Nor is OpenAI the only technology company that is signing AI-related deals. A week ago, The Information reported that Google had struck an agreement with News Corp., the Murdoch-owned publisher of the Wall Street Journal, the New York Post, and a number of British and Australian newspapers. Google reportedly agreed to pay News Corp. between five and six million dollars per year, in return for which the news company would “develop new AI-related content and products.” A News Corp. spokesperson told Reuters that “we absolutely do not have an AI content licensing deal with Google,” but allowed that News Corp. does have “a number of partnerships with Google across our businesses.” (An earlier deal under which Google paid for access to News Corp. content recently expired.)
Whether a newspaper decides to sue or license their content seems to depend in part on their business model.

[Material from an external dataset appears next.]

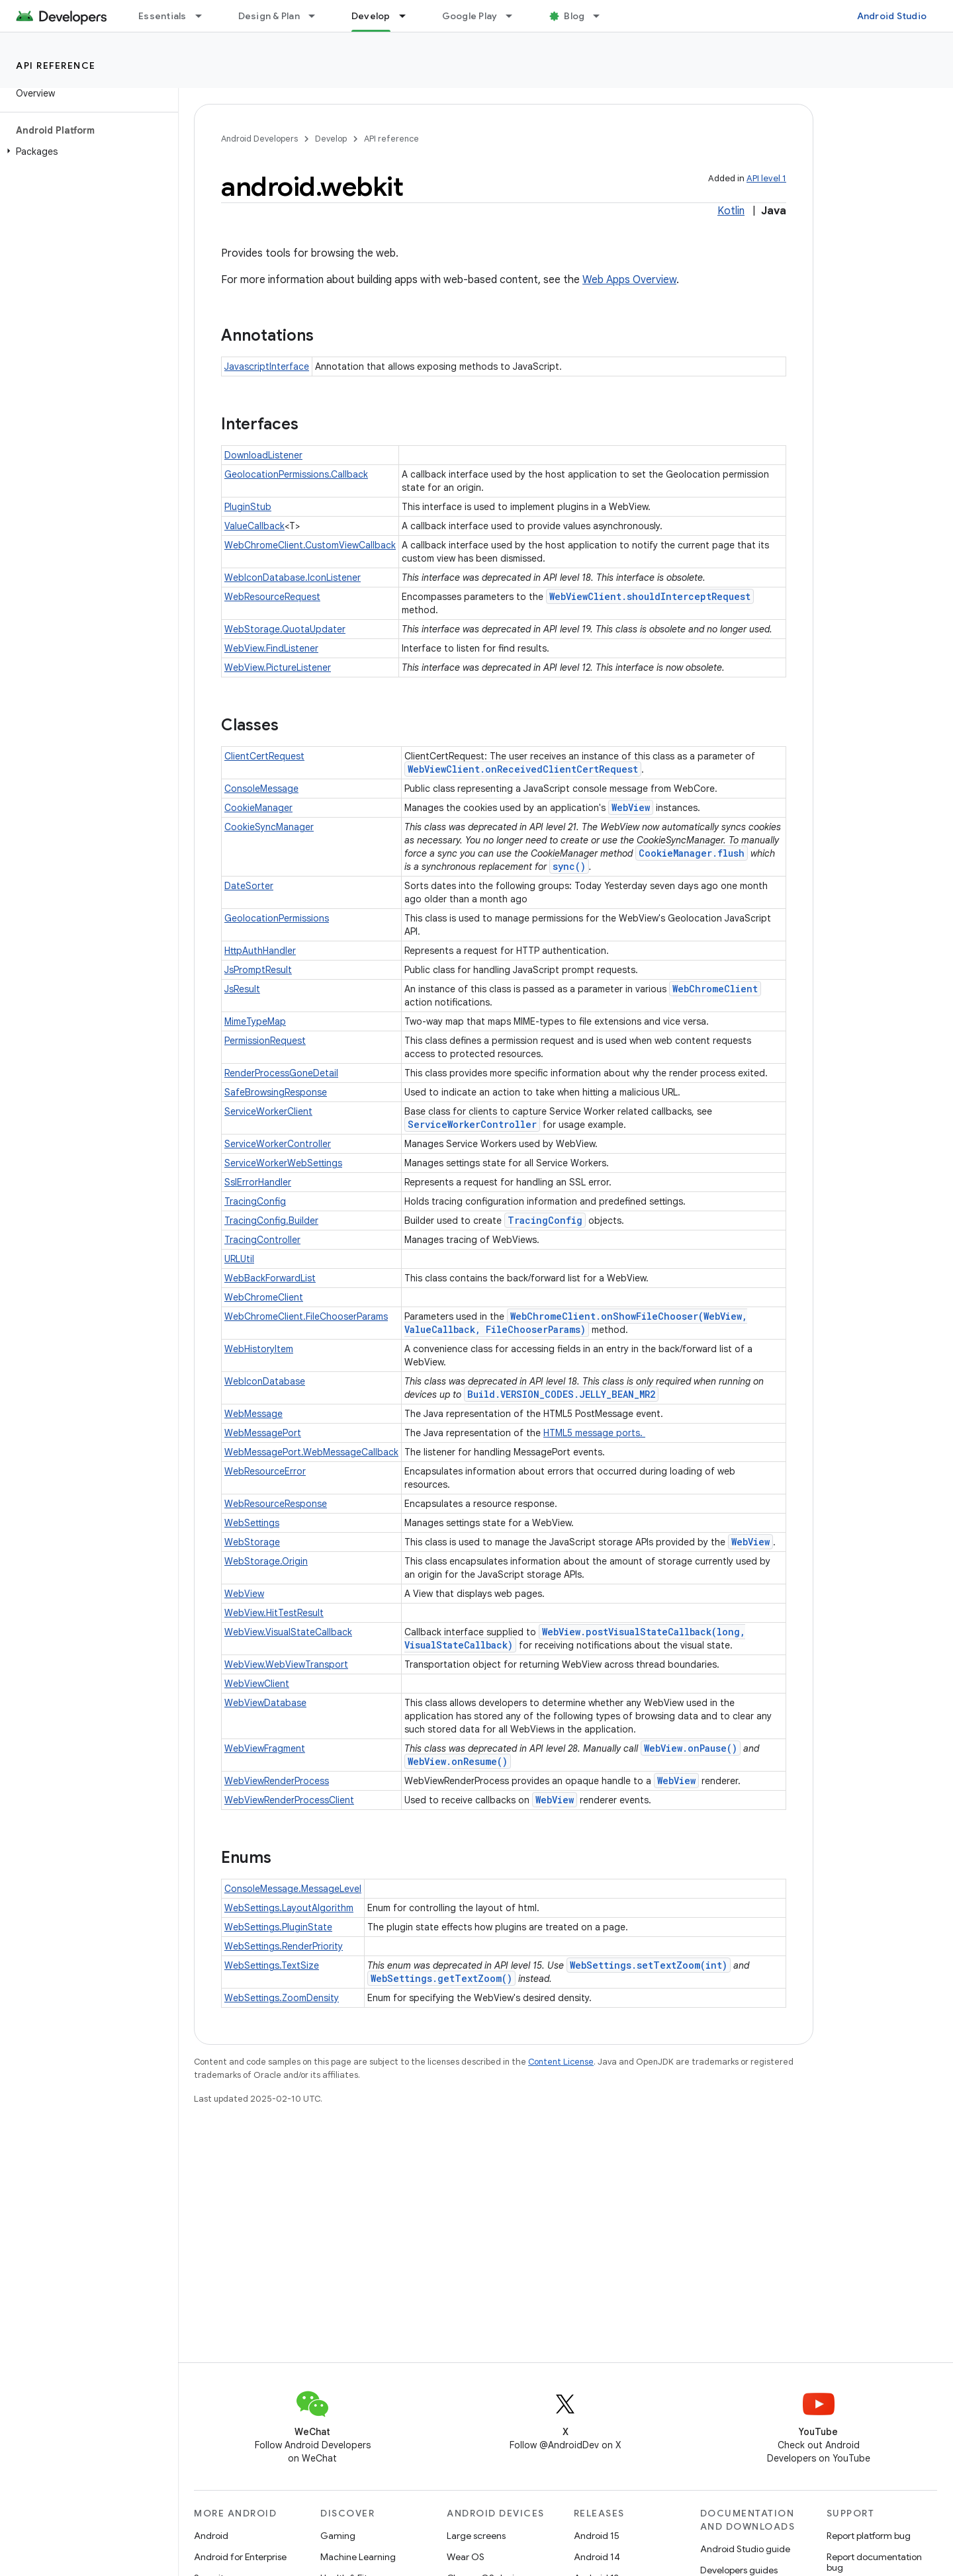  I want to click on WebSettings.LayoutAlgorithm, so click(288, 1908).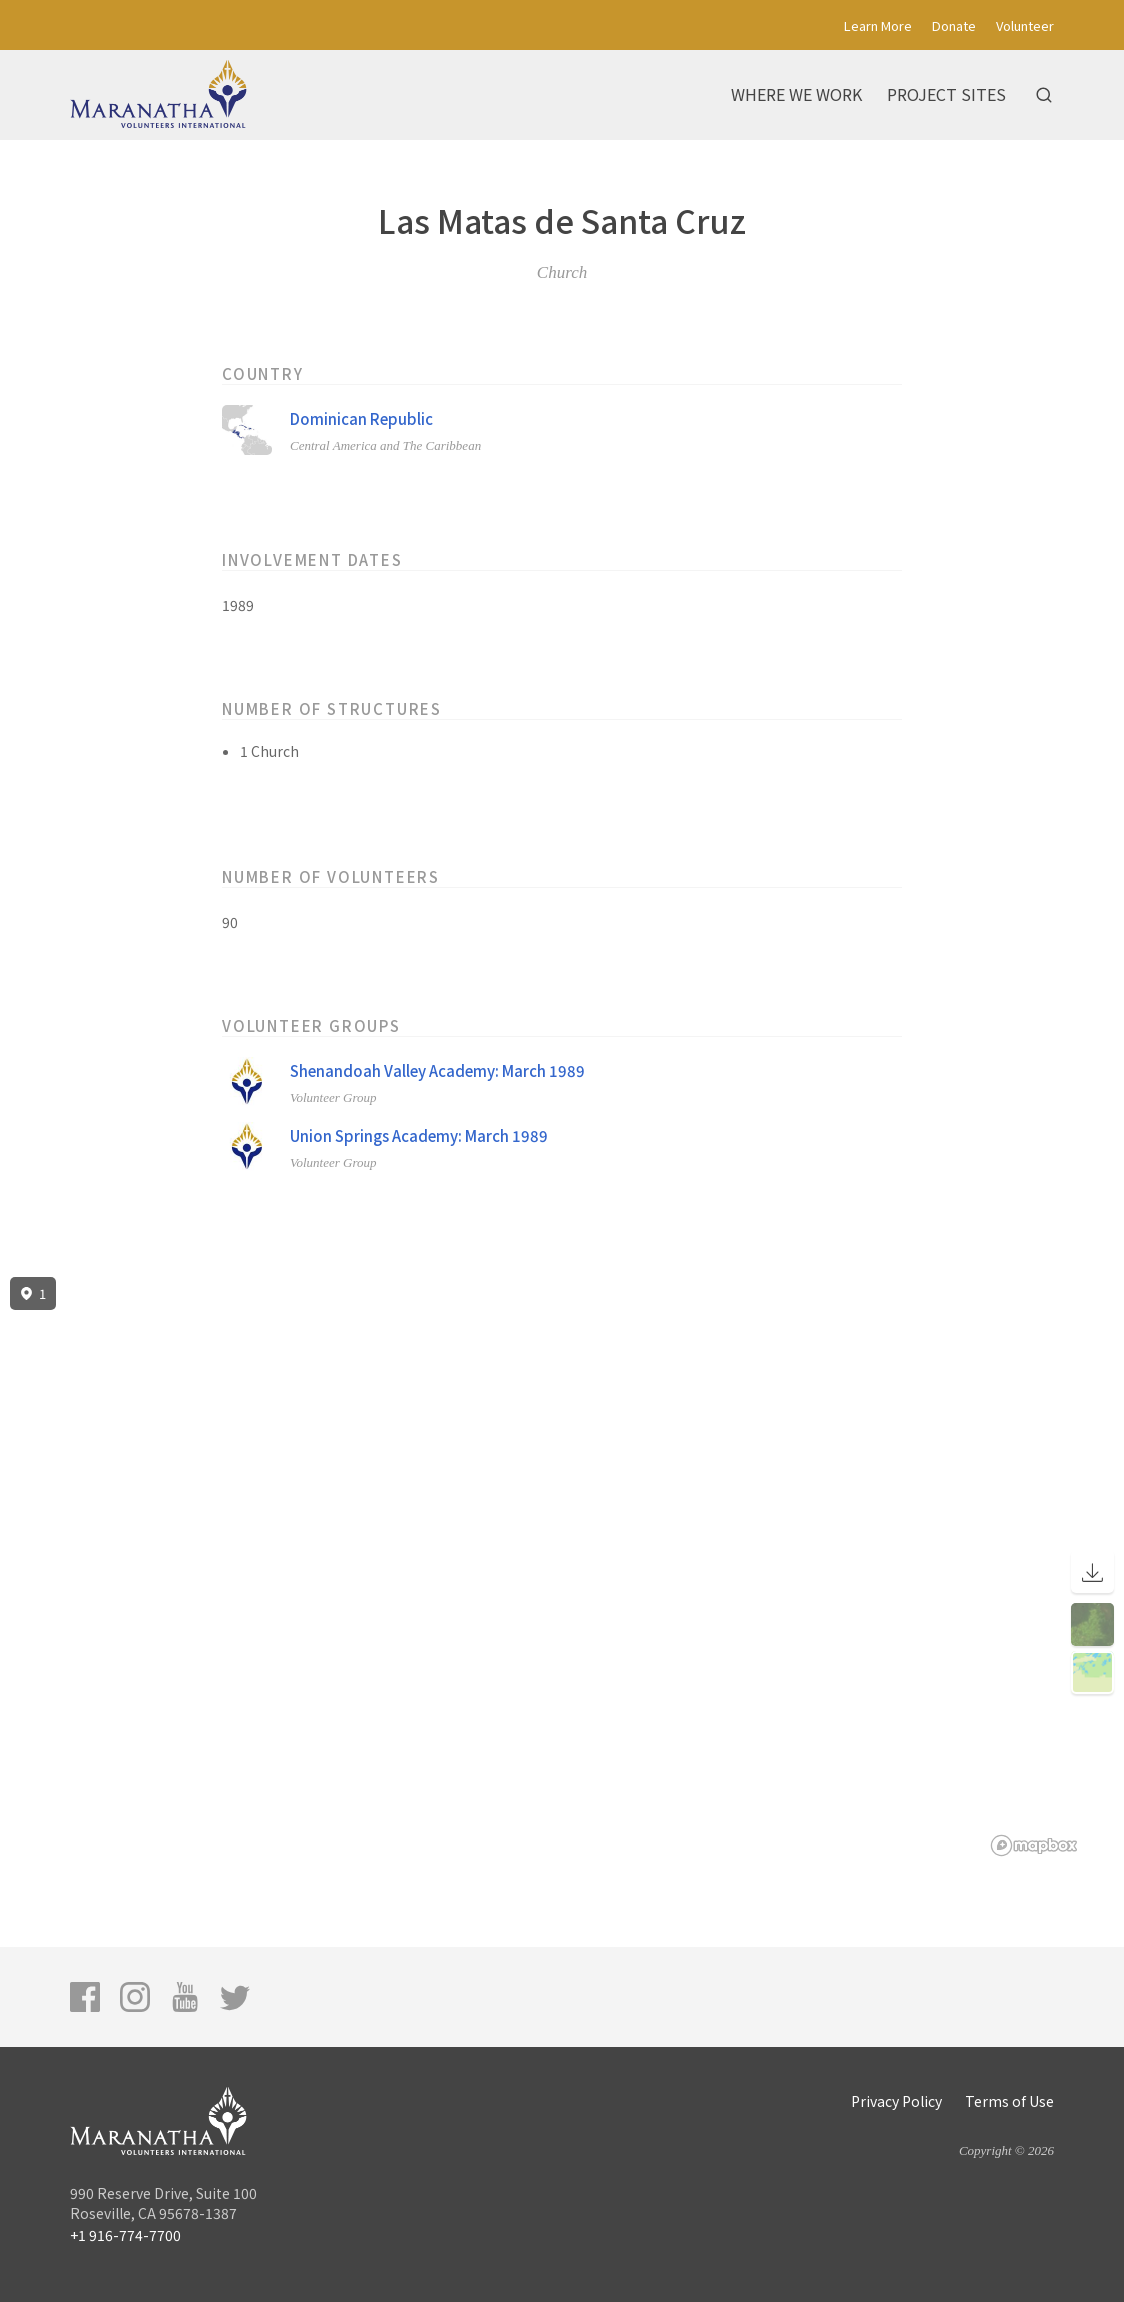 Image resolution: width=1124 pixels, height=2302 pixels. What do you see at coordinates (954, 25) in the screenshot?
I see `Donate` at bounding box center [954, 25].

As Axios points out, reaching a deal made sense for the AP because it makes money by licensing content; other publishers, however, are more reliant on revenue generated by search traffic, and as such might be loath to help an AI company produce content that gives readers no reason to click on a link (or no link to click at all). For publishers like the Times, decades worth of archived stories are likely a valuable bargaining chip; some observers suspect that the paper’s lawsuit is primarily intended as a means to a bigger payout than OpenAI was willing to provide when the two were still negotiating. For many other media companies, it remains an open question whether the right strategy is to cut a deal and pocket the cash, or go to court with all guns blazing. But the need to pick a side seems to be growing.